**TASK DIRECTIONS**
Your copy of the data should leave out the images and match everything else exactly.
■ ■ ■ ■ ■ ■ ■
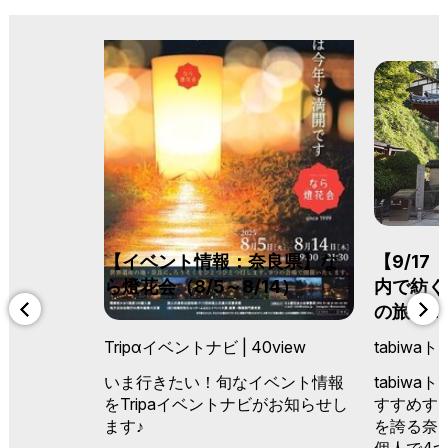
【イベント情報：奈良県】な
【9/1
ら燈花会（8/5～8/14）
内で紡ぐ
の旅【2
Tripαイベントナビ | 40view
tabiwaト
いま行きたい！旬なイベント情報
tabiw
をTripaイベントナビがお知らせし
すすめする
ます♪
を誇る奈
個人で4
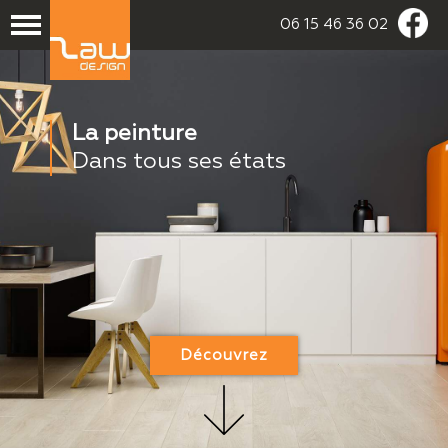
06 15 46 36 02
La peinture
Dans tous ses états
Découvrez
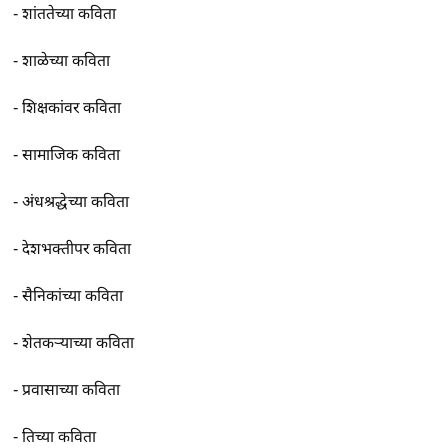
-
शांततेच्या कविता
-
शाळेच्या कविता
-
शिक्षकांवर कविता
-
सामाजिक कविता
-
अंधश्रद्धेच्या कविता
-
देशभक्तीपर कविता
-
सैनिकांच्या कविता
-
शेतकर्‍याच्या कविता
-
प्रवासाच्या कविता
-
तिच्या कविता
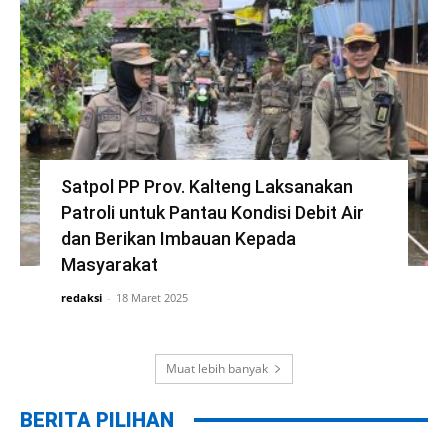
Satpol PP Prov. Kalteng Laksanakan
Patroli untuk Pantau Kondisi Debit Air
dan Berikan Imbauan Kepada
Masyarakat
redaksi
-
18 Maret 2025
Muat lebih banyak
BERITA PILIHAN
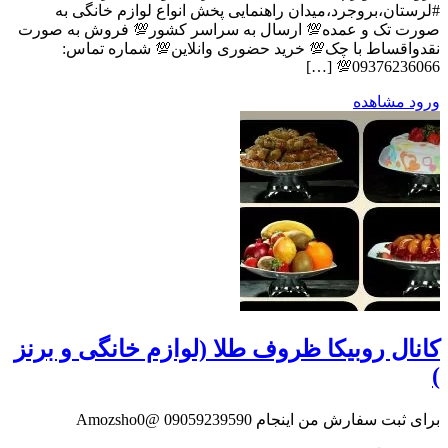
#لرستان،بروجرد،میدان راهنمایی پخش انواع لوازم خانگی به
صورت تک و عمده💯 ارسال به سراسر کشور💯 فروش به صورت
نقدواقساط با چک💯 خرید حضوری وانلاین💯 شماره تماس:
09376236066💯 […]
ورود
مشاهده
کانال روبیکا ظروف طلا (لوازم خانگی و برنز
)
برای ثبت سفارش من اینجام 09059239590 @Amozsho0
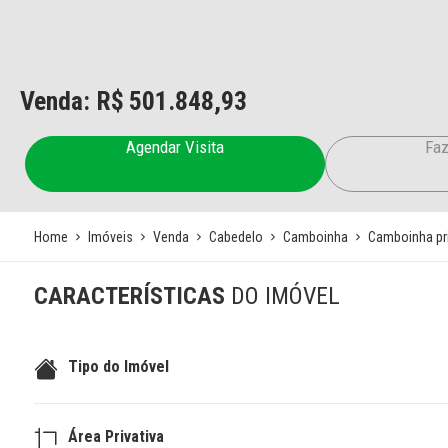
Venda: R$
501.848,93
Agendar Visita
Faz
Home
Imóveis
Venda
Cabedelo
Camboinha
Camboinha pri
CARACTERÍSTICAS
DO IMÓVEL
Tipo do Imóvel
Área Privativa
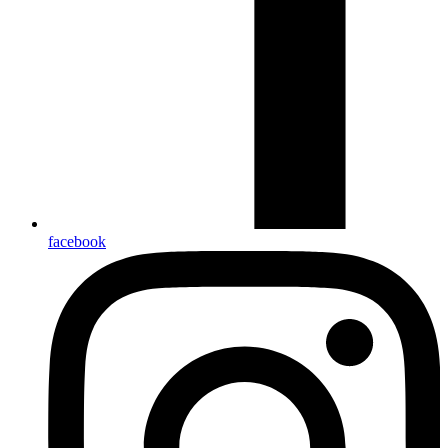
facebook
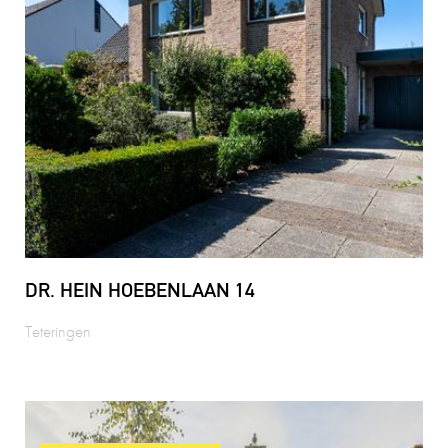
DR. HEIN HOEBENLAAN 14
Teteringen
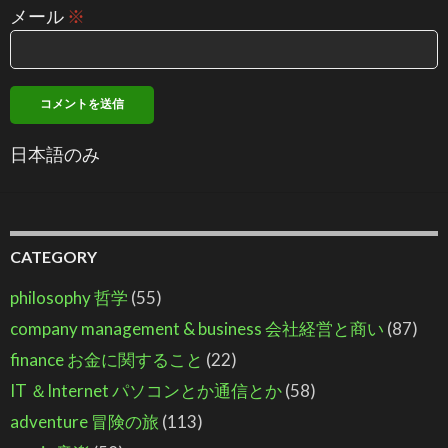
メール
※
日本語のみ
CATEGORY
philosophy 哲学
(55)
company management & business 会社経営と商い
(87)
finance お金に関すること
(22)
IT ＆Internet パソコンとか通信とか
(58)
adventure 冒険の旅
(113)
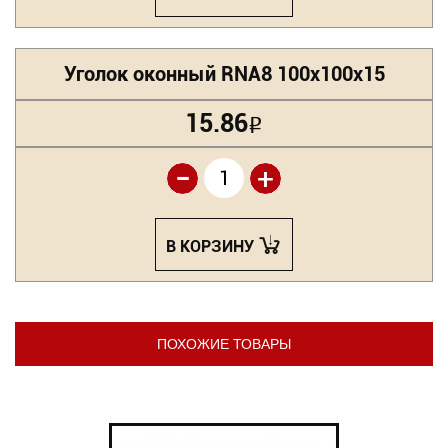
Уголок оконный RNA8 100х100х15
15.86
Р
-
+
В КОРЗИНУ
ПОХОЖИЕ ТОВАРЫ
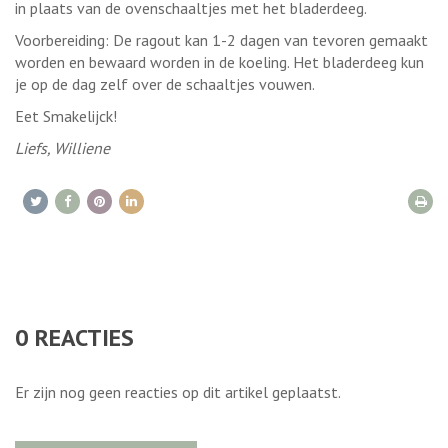
in plaats van de ovenschaaltjes met het bladerdeeg.
Voorbereiding: De ragout kan 1-2 dagen van tevoren gemaakt
worden en bewaard worden in de koeling. Het bladerdeeg kun
je op de dag zelf over de schaaltjes vouwen.
Eet Smakelijck!
Liefs, Williene
0
REACTIES
Er zijn nog geen reacties op dit artikel geplaatst.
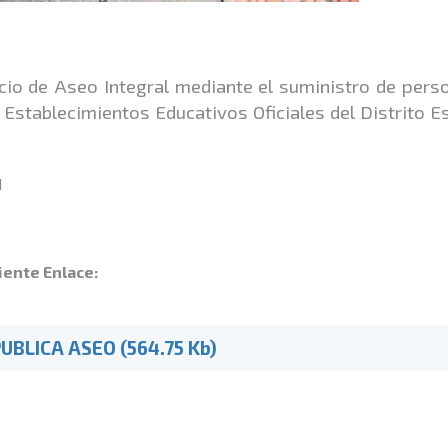
cio de Aseo Integral mediante el suministro de pers
s Establecimientos
Educativos Oficiales del Distrito E
N
iente Enlace:
BLICA ASEO (564.75 Kb)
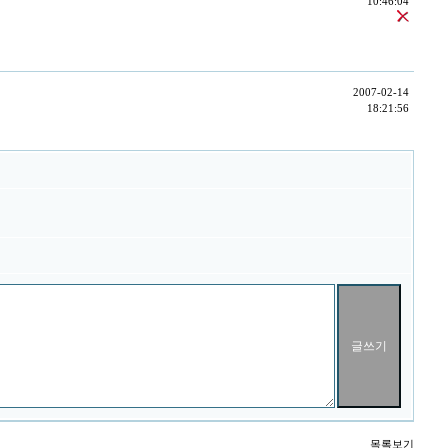
10:46:04
2007-02-14
18:21:56
목록보기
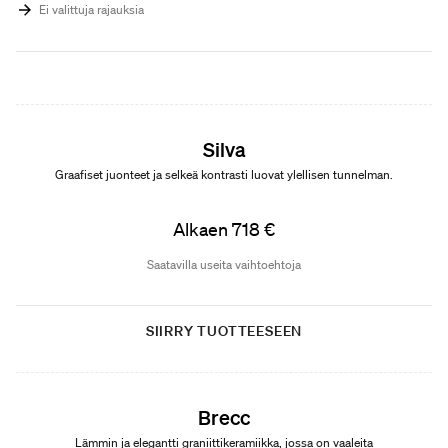
Ei valittuja rajauksia
Uutuus
Silva
Graafiset juonteet ja selkeä kontrasti luovat ylellisen tunnelman.
Alkaen 718 €
Saatavilla useita vaihtoehtoja
SIIRRY TUOTTEESEEN
Uutuus
Brecc
Lämmin ja elegantti graniittikeramiikka, jossa on vaaleita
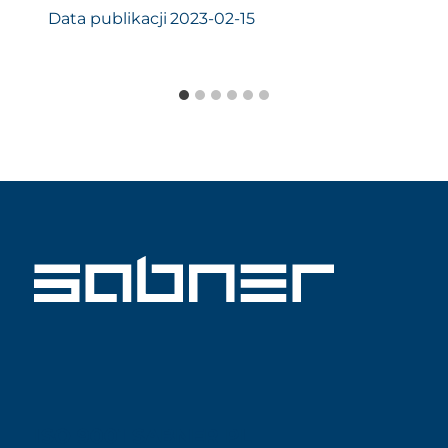
Data publikacji
2023-02-15
ISO 9001 SABNER PL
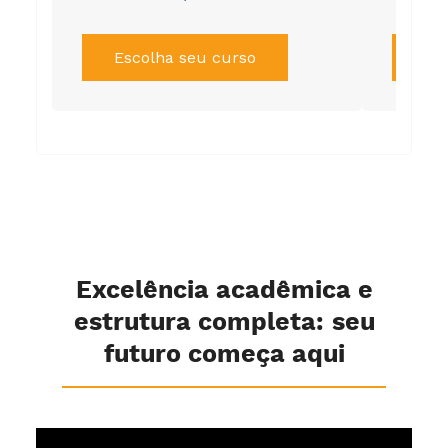
Escolha seu curso
Es
Excelência acadêmica e
estrutura completa: seu
futuro começa aqui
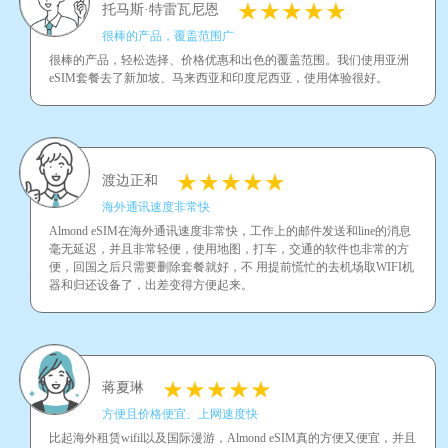
托马斯·特雷瓦尼恩
很棒的产品，覆盖范围广
很棒的产品，轻松选择、价格优惠和出色的覆盖范围。我们使用亚洲
eSIM套餐去了新加坡、马来西亚和印度尼西亚，使用体验很好。
渡边正和
海外通讯速度非常快
Almond eSIM在海外通讯速度非常快，工作上的邮件发送和line的消息
毫无延迟，并且非常轻便，使用地图，打车，交通的软件也非常的方
便，回国之后只需要删除套餐就好，不 用提前慌忙的去机场取WIFI机
器和归还设备了，出差变得方便起来。
蒋夏琳
方便且价格便宜、上网速度快
比起海外租赁wifil以及国际漫游，Almond eSIM真的方便又便宜，并且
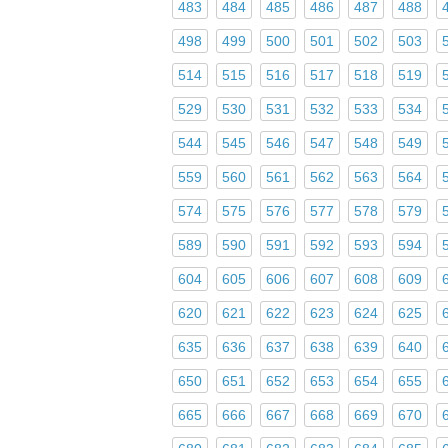
483
484
485
486
487
488
498
499
500
501
502
503
514
515
516
517
518
519
529
530
531
532
533
534
544
545
546
547
548
549
559
560
561
562
563
564
574
575
576
577
578
579
589
590
591
592
593
594
604
605
606
607
608
609
620
621
622
623
624
625
635
636
637
638
639
640
650
651
652
653
654
655
665
666
667
668
669
670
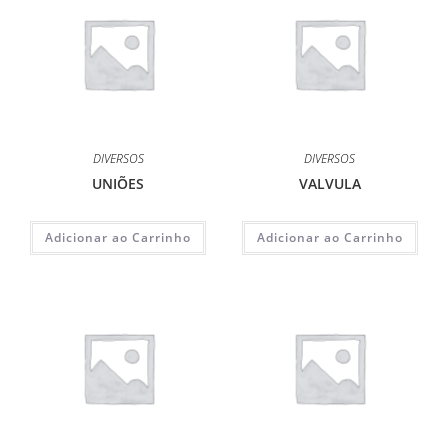
DIVERSOS
DIVERSOS
UNIÕES
VALVULA
Adicionar ao Carrinho
Adicionar ao Carrinho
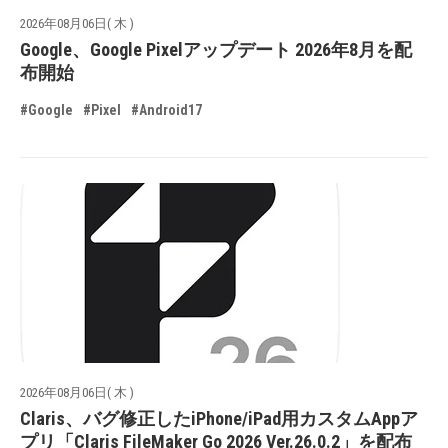
2026年08月06日( 木 )
Google、Google Pixelアップデート 2026年8月を配
布開始
#Google
#Pixel
#Android17
2026年08月06日( 木 )
Claris、バグ修正したiPhone/iPad用カスタムAppア
プリ「Claris FileMaker Go 2026 Ver.26.0.2」を配布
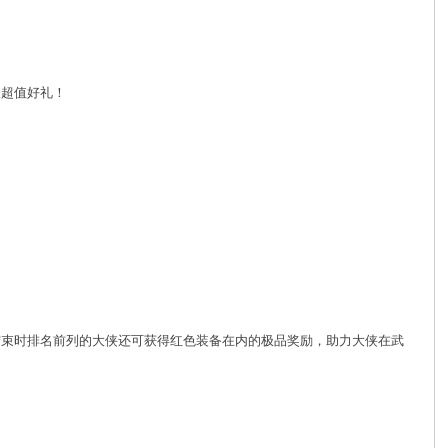
取超值好礼！
结束时排名前列的大侠还可获得红色装备在内的极品奖励，助力大侠在武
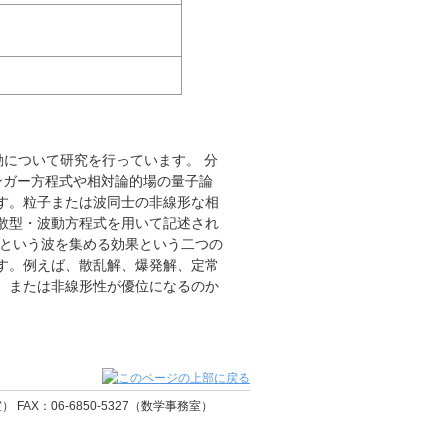
について研究を行っています。 分
ンガー方程式や相対論的場の量子論
す。粒子または波同士の非線形な相
散型・波動方程式を用いて記述され
形という波を集める効果という二つの
す。例えば、散乱解、爆発解、定常
、または非線形性が優位になるのか
 FAX：06-6850-5327（数学事務室）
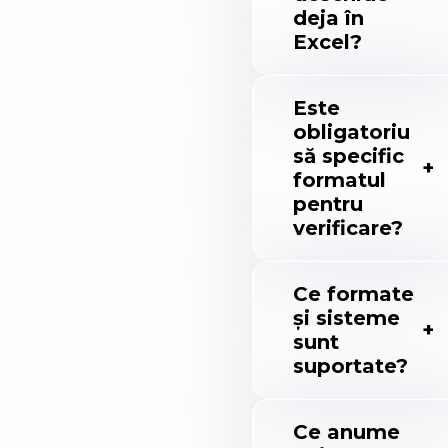
deja în
Excel?
Este
obligatoriu
să specific
formatul
pentru
verificare?
Ce formate
și sisteme
sunt
suportate?
Ce anume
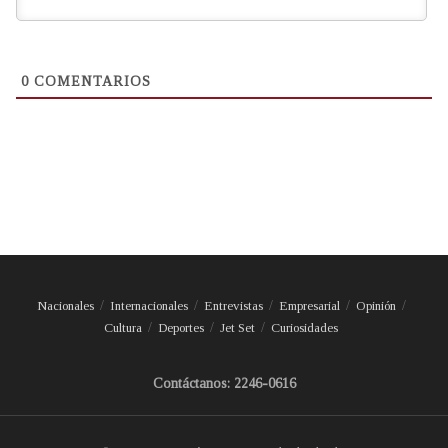
0
COMENTARIOS
Nacionales
Internacionales
Entrevistas
Empresarial
Opinión
Cultura
Deportes
Jet Set
Curiosidades
Contáctanos: 2246-0616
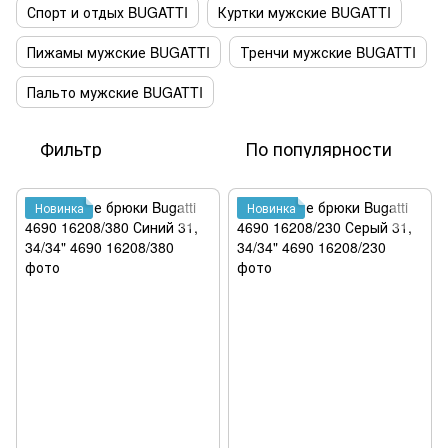
Спорт и отдых BUGATTI
Куртки мужские BUGATTI
Пижамы мужские BUGATTI
Тренчи мужские BUGATTI
Пальто мужские BUGATTI
Фильтр
По популярности
Новинка
Новинка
■ ■ ■ ■ ■ ■ ■
**SOLVED PROBLEM**
【イベント情報：奈良県】な
【9/1
ら燈花会（8/5～8/14）
内で紡ぐ
の旅【2
Tripαイベントナビ | 40view
tabiwaト
いま行きたい！旬なイベント情報
tabiw
をTripaイベントナビがお知らせし
すすめする
ます♪
を誇る奈
個人で4
06 15 46 36 02
La peinture
Dans tous ses états
Découvrez
-
शांततेच्या कविता
-
शाळेच्या कविता
-
शिक्षकांवर कविता
-
सामाजिक कविता
-
अंधश्रद्धेच्या कविता
-
देशभक्तीपर कविता
-
सैनिकांच्या कविता
-
शेतकर्‍याच्या कविता
-
प्रवासाच्या कविता
-
तिच्या कविता
Satpol PP Prov. Kalteng Laksanakan
Patroli untuk Pantau Kondisi Debit Air
dan Berikan Imbauan Kepada
Masyarakat
redaksi
-
18 Maret 2025
Muat lebih banyak
BERITA PILIHAN
#لرستان،بروجرد،میدان راهنمایی پخش انواع لوازم خانگی به
صورت تک و عمده💯 ارسال به سراسر کشور💯 فروش به صورت
نقدواقساط با چک💯 خرید حضوری وانلاین💯 شماره تماس:
09376236066💯 […]
ورود
مشاهده
کانال روبیکا ظروف طلا (لوازم خانگی و برنز
)
برای ثبت سفارش من اینجام 09059239590 @Amozsho0
Venda: R$
501.848,93
Agendar Visita
Faz
Home
Imóveis
Venda
Cabedelo
Camboinha
Camboinha pri
CARACTERÍSTICAS
DO IMÓVEL
Tipo do Imóvel
Área Privativa
facebook
DR. HEIN HOEBENLAAN 14
Teteringen
メール
※
日本語のみ
CATEGORY
philosophy 哲学
(55)
company management & business 会社経営と商い
(87)
finance お金に関すること
(22)
IT ＆Internet パソコンとか通信とか
(58)
adventure 冒険の旅
(113)
Уголок оконный RNA8 100х100х15
15.86
Р
-
+
В КОРЗИНУ
ПОХОЖИЕ ТОВАРЫ
in plaats van de ovenschaaltjes met het bladerdeeg.
Voorbereiding: De ragout kan 1-2 dagen van tevoren gemaakt
worden en bewaard worden in de koeling. Het bladerdeeg kun
je op de dag zelf over de schaaltjes vouwen.
Eet Smakelijck!
Liefs, Williene
0
REACTIES
Er zijn nog geen reacties op dit artikel geplaatst.
cio de Aseo Integral mediante el suministro de pers
s Establecimientos
Educativos Oficiales del Distrito E
N
iente Enlace:
BLICA ASEO (564.75 Kb)
10:46:04
2007-02-14
18:21:56
목록보기
Ei valittuja rajauksia
Uutuus
Silva
Graafiset juonteet ja selkeä kontrasti luovat ylellisen tunnelman.
Alkaen 718 €
Saatavilla useita vaihtoehtoja
SIIRRY TUOTTEESEEN
Uutuus
Brecc
Lämmin ja elegantti graniittikeramiikka, jossa on vaaleita
Data publikacji
2023-02-15
ISO 9001 SABNER PL
Escolha seu curso
Es
Excelência acadêmica e
estrutura completa: seu
futuro começa aqui
托马斯·特雷瓦尼恩
很棒的产品，覆盖范围广
很棒的产品，轻松选择、价格优惠和出色的覆盖范围。我们使用亚洲
eSIM套餐去了新加坡、马来西亚和印度尼西亚，使用体验很好。
渡边正和
海外通讯速度非常快
Almond eSIM在海外通讯速度非常快，工作上的邮件发送和line的消息
毫无延迟，并且非常轻便，使用地图，打车，交通的软件也非常的方
便，回国之后只需要删除套餐就好，不 用提前慌忙的去机场取WIFI机
器和归还设备了，出差变得方便起来。
蒋夏琳
方便且价格便宜、上网速度快
比起海外租赁wifil以及国际漫游，Almond eSIM真的方便又便宜，并且
483
484
485
486
487
488
498
499
500
501
502
503
514
515
516
517
518
519
529
530
531
532
533
534
544
545
546
547
548
549
559
560
561
562
563
564
574
575
576
577
578
579
589
590
591
592
593
594
604
605
606
607
608
609
620
621
622
623
624
625
635
636
637
638
639
640
650
651
652
653
654
655
665
666
667
668
669
670
DIVERSOS
DIVERSOS
UNIÕES
VALVULA
Adicionar ao Carrinho
Adicionar ao Carrinho
2026年08月06日( 木 )
Google、Google Pixelアップデート 2026年8月を配
布開始
#Google
#Pixel
#Android17
2026年08月06日( 木 )
Claris、バグ修正したiPhone/iPad用カスタムAppア
プリ「Claris FileMaker Go 2026 Ver.26.0.2」を配布
取超值好礼！
结束时排名前列的大侠还可获得红色装备在内的极品奖励，助力大侠在武
について研究を行っています。 分
ンガー方程式や相対論的場の量子論
す。粒子または波同士の非線形な相
散型・波動方程式を用いて記述され
形という波を集める効果という二つの
す。例えば、散乱解、爆発解、定常
、または非線形性が優位になるのか
 FAX：06-6850-5327（数学事務室）
deja în
Excel?
Este
obligatoriu
să specific
formatul
pentru
verificare?
Ce formate
și sisteme
sunt
suportate?
Ce anume
0
COMENTARIOS
Nacionales
Internacionales
Entrevistas
Empresarial
Opinión
Cultura
Deportes
Jet Set
Curiosidades
Contáctanos: 2246-0616
Спорт и отдых BUGATTI
Куртки мужские BUGATTI
Пижамы мужские BUGATTI
Тренчи мужские BUGATTI
Пальто мужские BUGATTI
Фильтр
По популярности
Новинка
Новинка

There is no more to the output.